# SOURCE INFORMATION
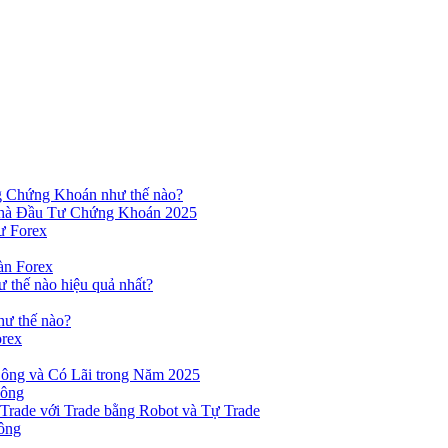
ng Chứng Khoán như thế nào?
hà Đầu Tư Chứng Khoán 2025
ư Forex
àn Forex
ư thế nào hiệu quả nhất?
hư thế nào?
orex
ông và Có Lãi trong Năm 2025
Công
yTrade với Trade bằng Robot và Tự Trade
ông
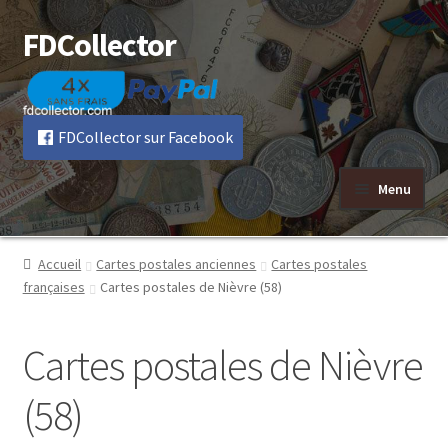
FDCollector
Aller
Aller
à
au
la
contenu
navigation
FDCollector sur Facebook
Menu
Accueil
Cartes postales anciennes
Cartes postales
françaises
Cartes postales de Nièvre (58)
Cartes postales de Nièvre
(58)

# TASK BRIEF
Would you please output each record exactly, leaving the images out?

# RESULT
ng Chứng Khoán như thế nào?
hà Đầu Tư Chứng Khoán 2025
ư Forex
àn Forex
ư thế nào hiệu quả nhất?
hư thế nào?
orex
ông và Có Lãi trong Năm 2025
Công
yTrade với Trade bằng Robot và Tự Trade
ông
FDCollector
Aller
Aller
à
au
la
contenu
navigation
FDCollector sur Facebook
Menu
Accueil
Cartes postales anciennes
Cartes postales
françaises
Cartes postales de Nièvre (58)
Cartes postales de Nièvre
(58)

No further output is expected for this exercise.